■ PROVIDED MATERIAL:
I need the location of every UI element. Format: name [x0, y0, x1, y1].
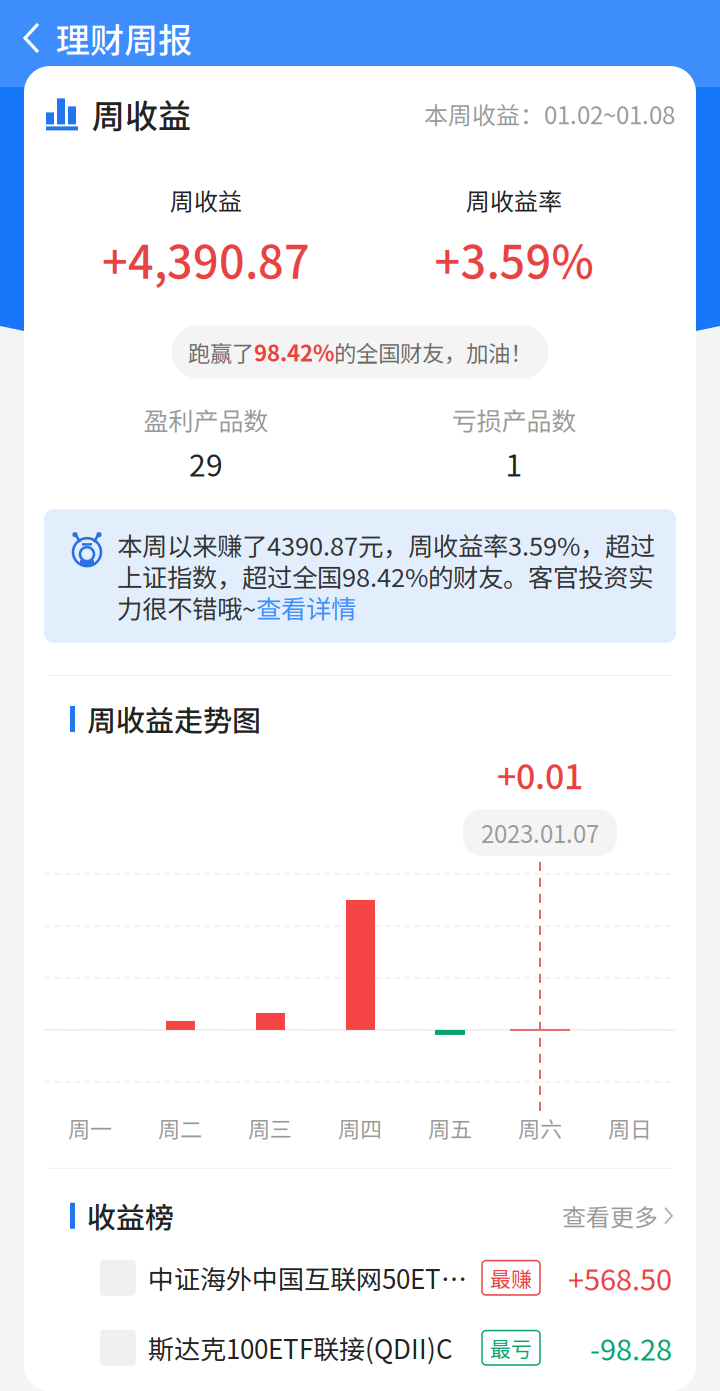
button[interactable]: 斯达克100ETF联接(QDII)C: [24, 1313, 696, 1383]
staticText: 周日: [608, 1112, 652, 1144]
staticText: 29: [189, 442, 223, 485]
staticText: 亏损产品数: [452, 401, 576, 438]
staticText: 盈利产品数: [144, 401, 268, 438]
button[interactable]: 中证海外中国互联网50ETF联接...: [24, 1243, 696, 1313]
staticText: +3.59%: [434, 226, 594, 292]
staticText: +568.50: [568, 1257, 672, 1299]
staticText: 斯达克100ETF联接(QDII)C: [148, 1329, 453, 1367]
staticText: 2023.01.07: [481, 815, 599, 850]
staticText: 理财周报: [56, 13, 192, 63]
staticText: 本周以来赚了4390.87元，周收益率3.59%，超过上证指数，超过全国98.4…: [117, 529, 655, 623]
staticText: 中证海外中国互联网50ETF联接...: [148, 1259, 476, 1297]
staticText: 周收益率: [466, 183, 562, 218]
button[interactable]: Back: [0, 3, 56, 73]
staticText: 1: [506, 442, 522, 485]
staticText: 跑赢了98.42%的全国财友，加油！: [188, 336, 532, 368]
button[interactable]: 查看更多: [562, 1198, 674, 1233]
staticText: 周收益走势图: [87, 698, 261, 740]
staticText: 收益榜: [87, 1195, 174, 1237]
staticText: 最赚: [490, 1263, 532, 1293]
staticText: 周五: [428, 1112, 472, 1144]
staticText: +0.01: [497, 750, 583, 799]
staticText: 本周收益：01.02~01.08: [424, 96, 675, 131]
staticText: -98.28: [590, 1327, 672, 1369]
staticText: 周三: [248, 1112, 292, 1144]
staticText: 周收益: [92, 90, 191, 138]
staticText: 周四: [338, 1112, 382, 1144]
staticText: 周收益: [170, 183, 242, 218]
staticText: 周六: [518, 1112, 562, 1144]
staticText: 最亏: [490, 1333, 532, 1363]
staticText: 查看更多: [562, 1198, 658, 1233]
staticText: 周二: [158, 1112, 202, 1144]
staticText: 周一: [68, 1112, 112, 1144]
staticText: +4,390.87: [102, 226, 310, 292]
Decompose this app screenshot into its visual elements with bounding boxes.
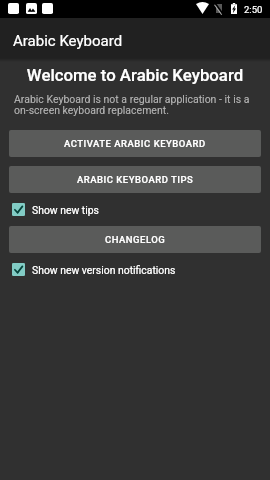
button[interactable]: ACTIVATE ARABIC KEYBOARD (9, 130, 261, 157)
staticText: Arabic Keyboard (13, 32, 123, 50)
staticText: Welcome to Arabic Keyboard (0, 65, 270, 85)
other: No SIM card (216, 4, 222, 13)
staticText: Show new version notifications (32, 264, 176, 276)
other: Battery charging (231, 3, 237, 14)
staticText: CHANGELOG (105, 234, 166, 245)
button[interactable]: Show new tips (0, 202, 270, 217)
staticText: 2:50 (244, 4, 263, 15)
button[interactable]: ARABIC KEYBOARD TIPS (9, 166, 261, 193)
staticText: ACTIVATE ARABIC KEYBOARD (64, 138, 206, 149)
button[interactable]: Show new version notifications (0, 262, 270, 277)
other: Wi-Fi (196, 4, 209, 14)
button[interactable]: CHANGELOG (9, 226, 261, 253)
staticText: ARABIC KEYBOARD TIPS (77, 174, 194, 185)
staticText: Show new tips (32, 204, 99, 216)
staticText: Arabic Keyboard is not a regular applica… (14, 93, 256, 117)
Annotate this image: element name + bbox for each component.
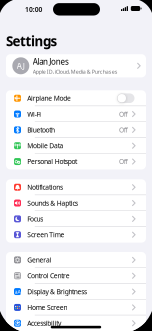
staticText: Focus xyxy=(27,214,43,223)
staticText: Apple ID, iCloud, Media & Purchases xyxy=(33,68,118,75)
button[interactable]: Home Screen xyxy=(6,300,146,315)
staticText: Alan Jones xyxy=(33,56,69,67)
button[interactable]: Notifications xyxy=(6,179,146,195)
staticText: 10:00 xyxy=(25,5,43,14)
staticText: Wi-Fi xyxy=(27,110,41,118)
staticText: Accessibility xyxy=(27,319,61,328)
button[interactable]: Control Centre xyxy=(6,268,146,284)
staticText: Personal Hotspot xyxy=(27,157,77,166)
staticText: Control Centre xyxy=(27,271,70,280)
staticText: Screen Time xyxy=(27,230,64,239)
button[interactable]: Airplane Mode xyxy=(117,93,134,103)
button[interactable]: Mobile Data xyxy=(6,138,146,154)
staticText: Sounds & Haptics xyxy=(27,199,78,208)
staticText: aA xyxy=(14,288,20,295)
button[interactable]: Wi-Fi xyxy=(6,106,146,122)
staticText: AJ xyxy=(17,60,25,71)
button[interactable]: aA xyxy=(6,284,146,300)
staticText: Bluetooth xyxy=(27,125,55,134)
button[interactable]: Accessibility xyxy=(6,315,146,331)
staticText: Notifications xyxy=(27,183,63,192)
button[interactable]: AJ xyxy=(6,54,146,77)
staticText: Airplane Mode xyxy=(27,94,71,103)
button[interactable]: Screen Time xyxy=(6,227,146,243)
staticText: Home Screen xyxy=(27,303,68,312)
button[interactable]: Bluetooth xyxy=(6,122,146,138)
button[interactable]: Focus xyxy=(6,211,146,227)
staticText: Off xyxy=(119,110,128,118)
button[interactable]: Sounds & Haptics xyxy=(6,195,146,211)
staticText: Settings xyxy=(6,32,58,50)
staticText: General xyxy=(27,256,52,264)
staticText: Display & Brightness xyxy=(27,287,87,296)
staticText: Off xyxy=(119,157,128,166)
staticText: Mobile Data xyxy=(27,141,64,150)
staticText: Off xyxy=(119,125,128,134)
button[interactable]: Personal Hotspot xyxy=(6,154,146,169)
button[interactable]: General xyxy=(6,252,146,268)
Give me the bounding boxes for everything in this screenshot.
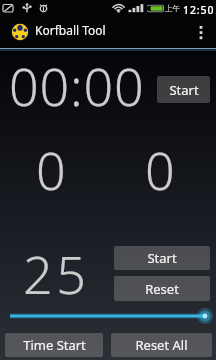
- button[interactable]: Reset All: [111, 333, 212, 357]
- staticText: Start: [147, 249, 177, 267]
- staticText: 12:50: [183, 3, 215, 17]
- staticText: 25: [23, 238, 90, 309]
- button[interactable]: Start: [114, 246, 210, 270]
- staticText: 00:00: [9, 50, 145, 121]
- staticText: Start: [169, 81, 199, 99]
- staticText: 0: [36, 134, 66, 205]
- button[interactable]: More options: [186, 17, 216, 48]
- button[interactable]: Start: [157, 76, 210, 103]
- staticText: Time Start: [23, 336, 86, 354]
- staticText: 上午: [165, 4, 180, 13]
- staticText: Reset All: [135, 336, 188, 354]
- button[interactable]: Time Start: [5, 333, 103, 357]
- button[interactable]: Reset: [114, 276, 210, 301]
- button[interactable]: [0, 306, 216, 326]
- staticText: Reset: [145, 280, 179, 298]
- staticText: 0: [145, 134, 175, 205]
- staticText: Korfball Tool: [35, 22, 106, 38]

■ WORK INSTRUCTIONS: Lines that include the word "QDII" are to be extracted from the data above.

■ REPLY:
button[interactable]: 斯达克100ETF联接(QDII)C: [24, 1313, 696, 1383]
staticText: 斯达克100ETF联接(QDII)C: [148, 1329, 453, 1367]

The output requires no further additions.